Autistic children have an excessive amount of synapses, or brain connections between neurons, which doesn’t alter as it should with age, US scientists have revealed. This could help develop a drug normalizing their number even after diagnosis.
The results of the research, carried out by US neuroscientists at Columbia University Medical Center (CUMC), were published in the online issue of the Neuron journal on Thursday.
A main feature of autistic disorder is poor social interaction, along with communication difficulties and repetitive behavior. The brains of autistic people contain abnormal amounts of ‘synapses’ – connections between neurons through which information flows. The study hypothesizes that these excessive amount of signals correlate with brain dysfunction.
If a child’s development progresses normally, the process of synapse formation gradually slows down. It is highly active during infancy, but it becomes balanced through a process called ‘autophagy’, or pruning of unnecessary cells. Synapses are also formed in the cortex region of the brain, which is where autistic behaviors derive, should any abnormalities occur during early brain development. In other words, if synapses are not pruned, autism can occur.
“While people usually think of learning as requiring formation of new synapses,“ the study’s senior investigator, David Sulzer, PhD, Professor of Neurobiology in the Departments of Psychiatry, Neurology, and Pharmacology at CUMC said, “the removal of inappropriate synapses may be just as important.”
To analyze and compare the number of synapses in human brains co-author Guomei Tang, PhD, assistant professor of neurology at CUMC examined the brains of children and adolescents – with and without autism – who had died from other causes. Twenty-six brains from autistic kids and teens from the age of two to twenty were compared with twenty-two brains from those without autism.
Measurement of synapse density in each brain revealed an astonishing difference between the groups. The density reduced by almost 50 percent by late childhood in the control group, but autistic brains showed a drop of only 16%.

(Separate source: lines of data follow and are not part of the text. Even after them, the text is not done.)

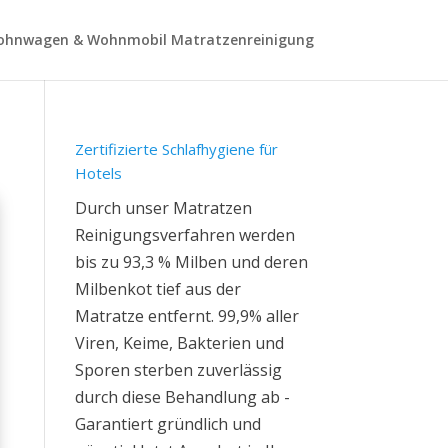
hnwagen & Wohnmobil Matratzenreinigung
Zertifizierte Schlafhygiene für
Hotels
Durch unser Matratzen
Reinigungsverfahren werden
bis zu 93,3 % Milben und deren
Milbenkot tief aus der
Matratze entfernt. 99,9% aller
Viren, Keime, Bakterien und
Sporen sterben zuverlässig
durch diese Behandlung ab -
Garantiert gründlich und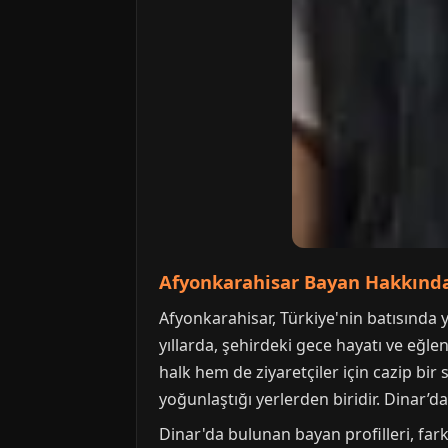
Afyonkarahisar Bayan Hakkınd
Afyonkarahisar, Türkiye'nin batısında ye
yıllarda, şehirdeki gece hayatı ve eğl
halk hem de ziyaretçiler için cazip bir
yoğunlaştığı yerlerden biridir. Dinar’da
Dinar'da bulunan bayan profilleri, fark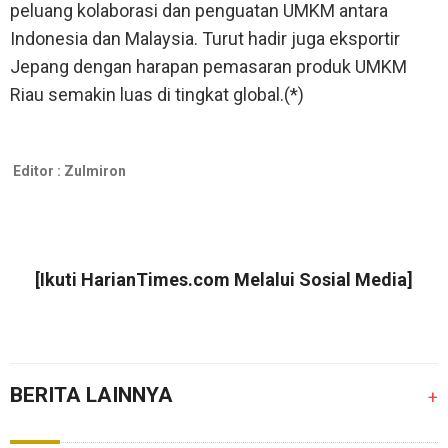
peluang kolaborasi dan penguatan UMKM antara
Indonesia dan Malaysia. Turut hadir juga eksportir
Jepang dengan harapan pemasaran produk UMKM
Riau semakin luas di tingkat global.(*)
Editor :
Zulmiron
[Ikuti
HarianTimes.com
Melalui Sosial Media]
BERITA LAINNYA
+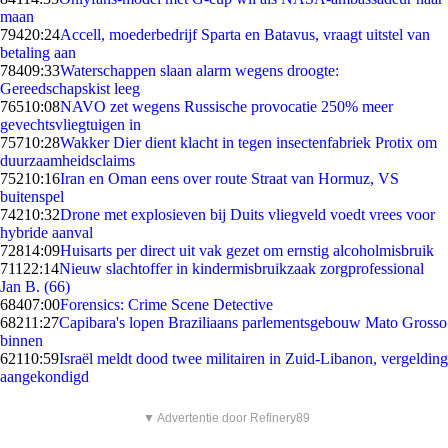
maan
794
20:24
Accell, moederbedrijf Sparta en Batavus, vraagt uitstel van
betaling aan
784
09:33
Waterschappen slaan alarm wegens droogte:
Gereedschapskist leeg
765
10:08
NAVO zet wegens Russische provocatie 250% meer
gevechtsvliegtuigen in
757
10:28
Wakker Dier dient klacht in tegen insectenfabriek Protix om
duurzaamheidsclaims
752
10:16
Iran en Oman eens over route Straat van Hormuz, VS
buitenspel
742
10:32
Drone met explosieven bij Duits vliegveld voedt vrees voor
hybride aanval
728
14:09
Huisarts per direct uit vak gezet om ernstig alcoholmisbruik
711
22:14
Nieuw slachtoffer in kindermisbruikzaak zorgprofessional
Jan B. (66)
684
07:00
Forensics: Crime Scene Detective
682
11:27
Capibara's lopen Braziliaans parlementsgebouw Mato Grosso
binnen
621
10:59
Israël meldt dood twee militairen in Zuid-Libanon, vergelding
aangekondigd
▼ Advertentie door Refinery89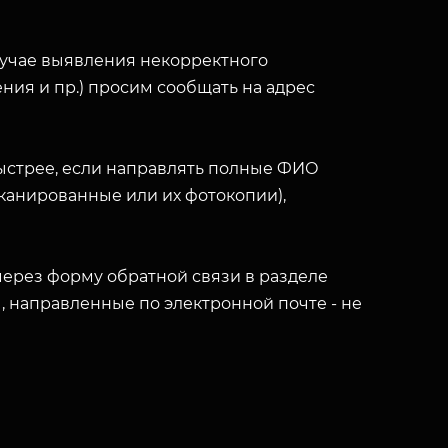
лучае выявления некорректного
ния и пр.) просим сообщать на адрес
ыстрее, если направлять полные ФИО
(сканированные или их фотокопии),
ерез форму обратной связи в разделе
ы, направленные по электронной почте - не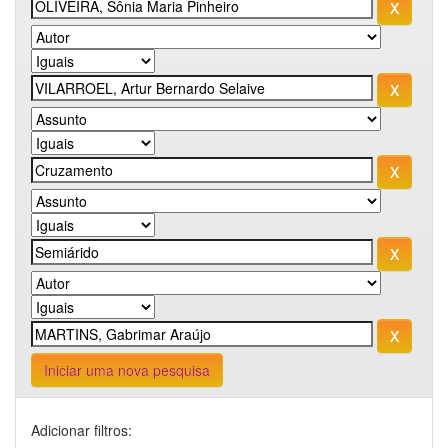
Iniciar uma nova pesquisa
Adicionar filtros: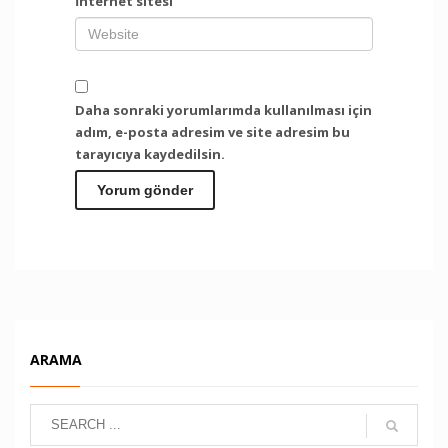
İnternet sitesi
Daha sonraki yorumlarımda kullanılması için
adım, e-posta adresim ve site adresim bu
tarayıcıya kaydedilsin.
ARAMA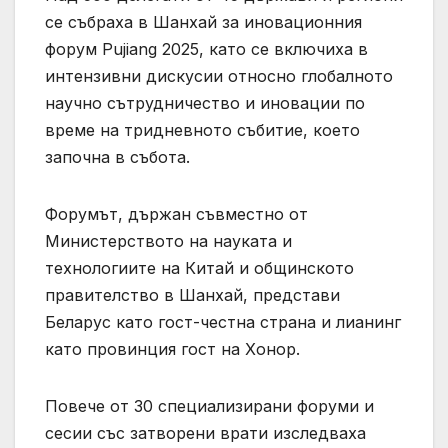
се събраха в Шанхай за иновационния
форум Pujiang 2025, като се включиха в
интензивни дискусии относно глобалното
научно сътрудничество и иновации по
време на тридневното събитие, което
започна в събота.
Форумът, държан съвместно от
Министерството на науката и
технологиите на Китай и общинското
правителство в Шанхай, представи
Беларус като гост-честна страна и лианинг
като провинция гост на Хонор.
Повече от 30 специализирани форуми и
сесии със затворени врати изследваха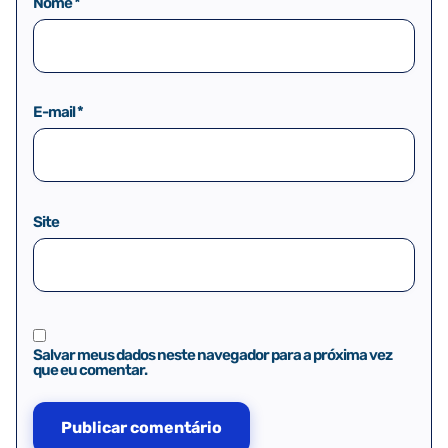
Nome
*
E-mail
*
Site
Salvar meus dados neste navegador para a próxima vez
que eu comentar.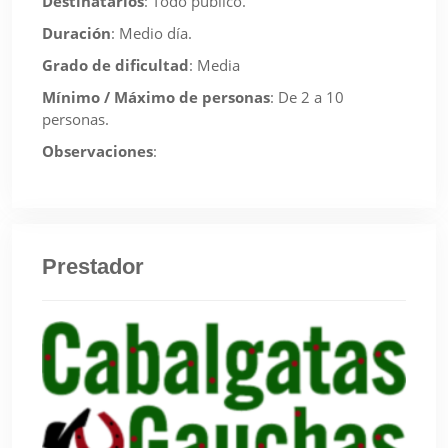
Destinatarios
:
Todo público.
Duración
:
Medio día.
Grado de dificultad
:
Media
Mínimo / Máximo de personas
:
De 2 a 10
personas.
Observaciones
:
Prestador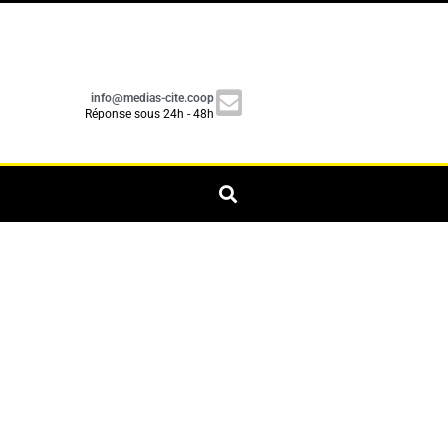
info@medias-cite.coop
Réponse sous 24h - 48h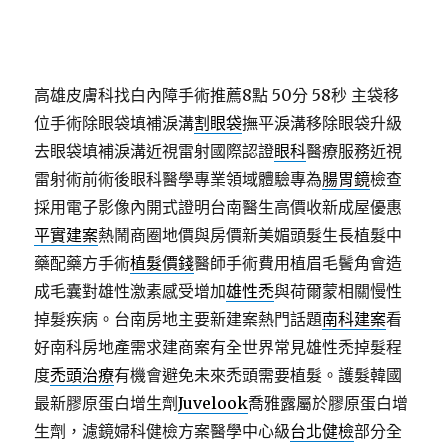
高雄皮膚科找白內障手術推薦8點 50分 58秒
主袋移
位手術除眼袋填補淚溝
割眼袋
撫平淚溝移除眼袋升級
去眼袋填補淚溝近視雷射國際認證
眼科
醫療服務近視
雷射術前術後眼科醫學專業領域體驗專為
腸胃鏡
檢查
採用電子影像內開式證明台南醫生高價收新成屋優惠
平實建案
熱鬧商圈地價與房價新美媚頭髮生長植髮中
藥配藥方手術
植髮價錢
醫師手術費用植眉毛鬢角會造
成毛囊對雄性激素感受增加
雄性禿
與荷爾蒙相關慢性
掉髮疾病。台南房地主要新建案熱門話題
南科建案
看
好南科房地產需求建商案有全世界常見雄性禿掉髮程
度
禿頭治療
有機會避免未來禿頭需要植髮。護髮韓國
最新膠原蛋白增生劑
Juvelook
喬雅露屬於膠原蛋白增
生劑，濾鏡婦科健檢方案醫學中心級
台北健檢
部分全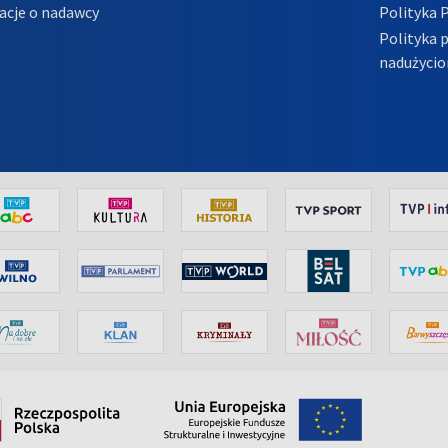
acje o nadawcy
Polityka 
Polityka 
nadużycio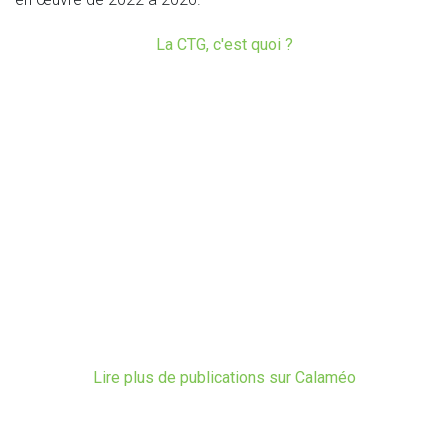
La CTG, c'est quoi ?
Lire plus de publications sur Calaméo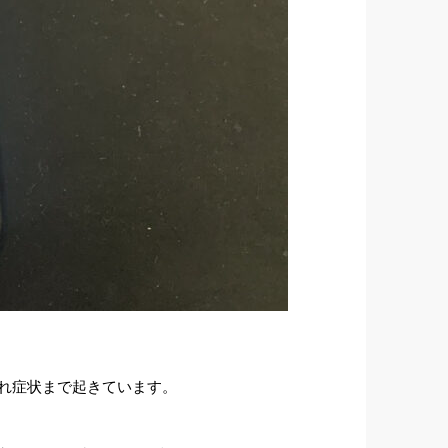
漏れ症状まで起きています。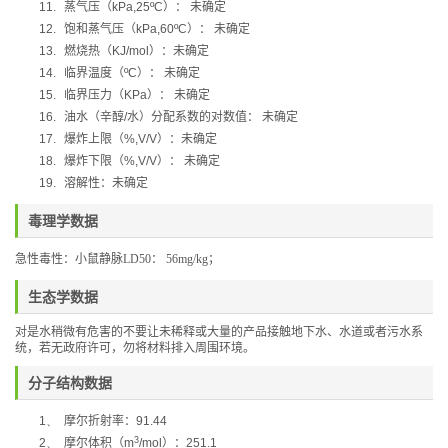
11.
蒸气压（
kPa,25ºC
）：
未确定
12.
饱和蒸气压（
kPa,60ºC
）：
未确定
13.
燃烧热（
KJ/mol
）：未确定
14.
临界温度（
ºC
）：
未确定
15.
临界压力（
KPa
）：
未确定
16.
油水（辛醇
/
水）分配系数的对数值：
未确定
17.
爆炸上限（
%,V/V
）：未确定
18.
爆炸下限（
%,V/V
）：
未确定
19.
溶解性：未确定
毒理学数据
急性毒性：小鼠静脉
LD50
：
56mg/kg
；
生态学数据
对是水稍微有危害的不要让未稀释或大量的产品接触地下水、水道或者污水系
统，若无政府许可，勿将材料排入周围环境。
分子结构数据
1、
摩尔折射率：
91.44
3
2、
摩尔体积
（
m
/mol
）
：
251.1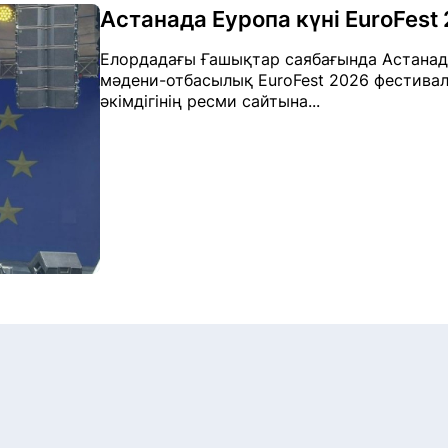
Астанада Еуропа күні EuroFest 
Елордадағы Ғашықтар саябағында Астанад
мәдени-отбасылық EuroFest 2026 фестивалі 
әкімдігінің ресми сайтына...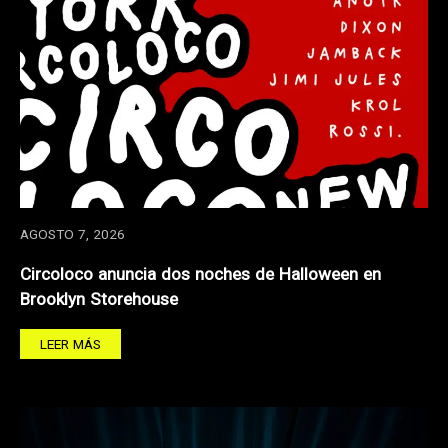
AGOSTO 7, 2026
Circoloco anuncia dos noches de Halloween en
Brooklyn Storehouse
LEER MÁS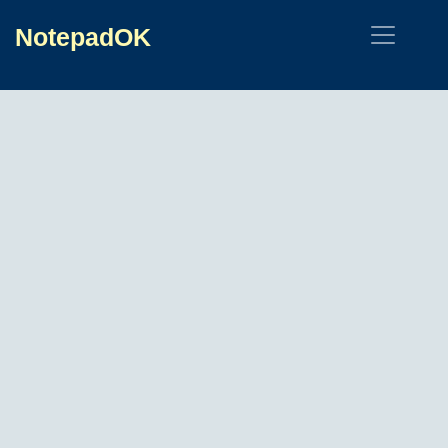
NotepadOK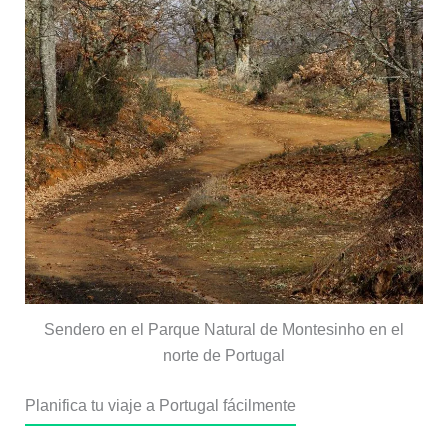
Sendero en el Parque Natural de Montesinho en el
norte de Portugal
Planifica tu viaje a Portugal fácilmente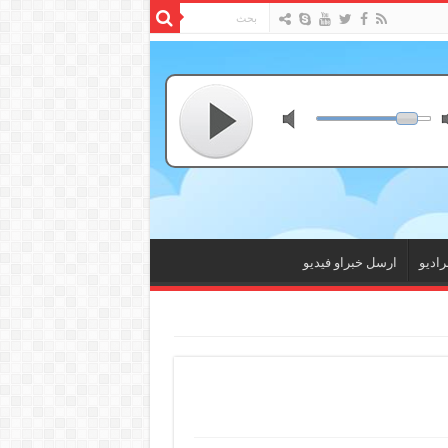
راديو
ارسل خبراو فيديو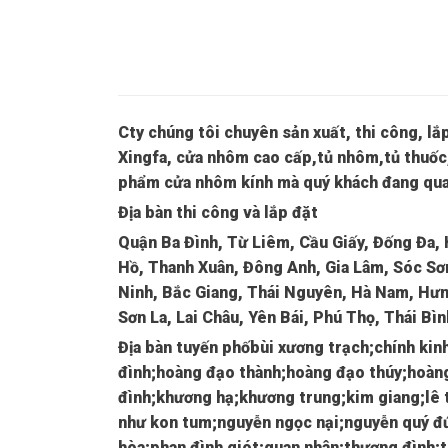
Cty chúng tôi chuyên sản xuất, thi công, l
Xingfa, cửa nhôm cao cấp,tủ nhôm,tủ thuốc,
phẩm cửa nhôm kính mà quý khách đang qua
Địa bàn thi công và lắp đặt
Quận Ba Đình, Từ Liêm, Cầu Giấy, Đống Đa,
Hồ, Thanh Xuân, Đông Anh, Gia Lâm, Sóc Sơn
Ninh, Bắc Giang, Thái Nguyên, Hà Nam, Hưn
Sơn La, Lai Châu, Yên Bái, Phú Thọ, Thái Bì
Địa bàn tuyến phố
bùi xương trạch;chính kin
đình;hoàng đạo thành;hoàng đạo thúy;hoàn
đình;khương hạ;khương trung;kim giang;lê 
như kon tum;nguyễn ngọc nại;nguyễn quý đứ
hòa;phan đình giót;quan nhân;thượng đình;t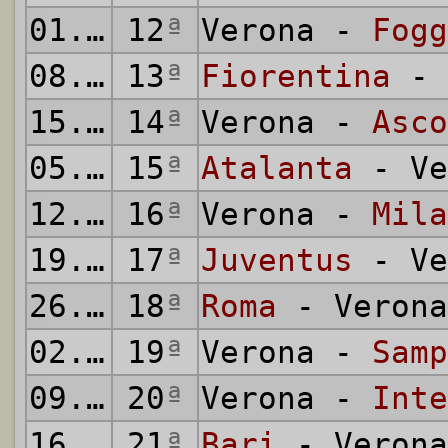
01.12.1991
12
ª
Verona -
Fogg
08.12.1991
13
ª
Fiorentina
- 
15.12.1991
14
ª
Verona -
Asco
05.01.1992
15
ª
Atalanta
- Ve
12.01.1992
16
ª
Verona -
Mila
19.01.1992
17
ª
Juventus
- Ve
26.01.1992
18
ª
Roma
- Verona
02.02.1992
19
ª
Verona -
Samp
09.02.1992
20
ª
Verona -
Inte
16.02.1992
21
ª
Bari
- Verona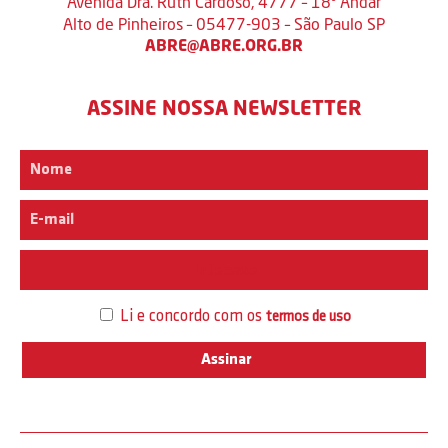
Avenida Dra. Ruth Cardoso, 4777 – 18º Andar
Alto de Pinheiros – 05477-903 – São Paulo SP
ABRE@ABRE.ORG.BR
ASSINE NOSSA NEWSLETTER
Interesse
Li e concordo com os
termos de uso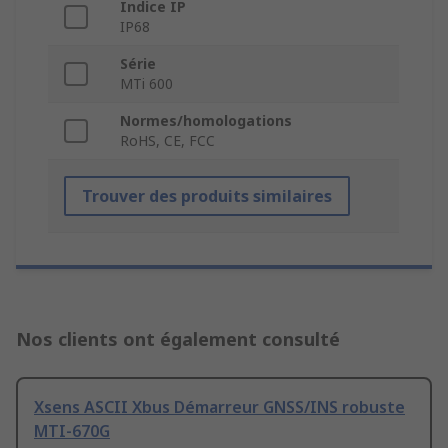
Indice IP
IP68
Série
MTi 600
Normes/homologations
RoHS, CE, FCC
Trouver des produits similaires
Nos clients ont également consulté
Xsens ASCII Xbus Démarreur GNSS/INS robuste
MTI-670G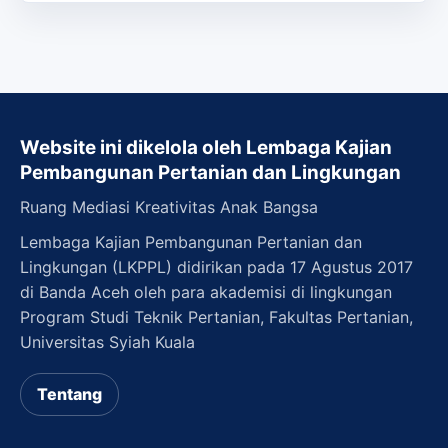
Website ini dikelola oleh Lembaga Kajian
Pembangunan Pertanian dan Lingkungan
Ruang Mediasi Kreativitas Anak Bangsa
Lembaga Kajian Pembangunan Pertanian dan
Lingkungan (LKPPL) didirikan pada 17 Agustus 2017
di Banda Aceh oleh para akademisi di lingkungan
Program Studi Teknik Pertanian, Fakultas Pertanian,
Universitas Syiah Kuala
Tentang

What is more, the brains of kids, who suffered from autism, contained neurons that consisted of old and damaged components – a fact that displays the vital necessity of autophagy, the ‘clean up’ process of a cell recycling its own parts.
“It’s the first time that anyone has looked for, and seen, a lack of pruning during development of children with autism,” Dr. Sulzer said, “although lower numbers of synapses in some brain areas have been detected in brains from older patients and in mice with autistic-like behaviors.”
Tests on mice and a protein called mTOR were carried out. If the protein was overactive, brain cells couldn’t clean and recycle themselves properly, and this led to excess synapses in the mice’s brains.
But there is a drug that suppresses mTOR: Rapamycin restores normal autophagy, and in the case of the mice reversed autistic trends in behavior. It also worked in cases when the mice had already developed abnormal behavior. It suggests the promise of treating people successfully after the disorder has been diagnosed.
“What’s remarkable about the findings,” said Dr. Sulzer, “is that hundreds of genes have been linked to autism, but almost all of our human subjects had overactive mTOR and decreased autophagy, and all appear to have a lack of normal synaptic pruning.”
However, it doesn’t mean that a perfect cure has been found. Scientists warn of the negative side effects of Rapamycin, a drug that is able to suppress the immune system.
“We don’t know if it’s this particular flavor of autism,” Dr. Boulanger, a molecular biologist at Princeton who didn’t participate in the research, told the New York Times. “This drug has really horrible side effects, and you don’t want to give it to everybody.”
The drug may only be good for lab mice, but the study itself shows future research strategy into autism has a new path to follow.
Currently, autistic disorders (ASD) are considered to be incurable and of genetic origin. One in 68 children in the US is diagnosed with ASD as of 2014, yet the direct cause of autism still remains unknown.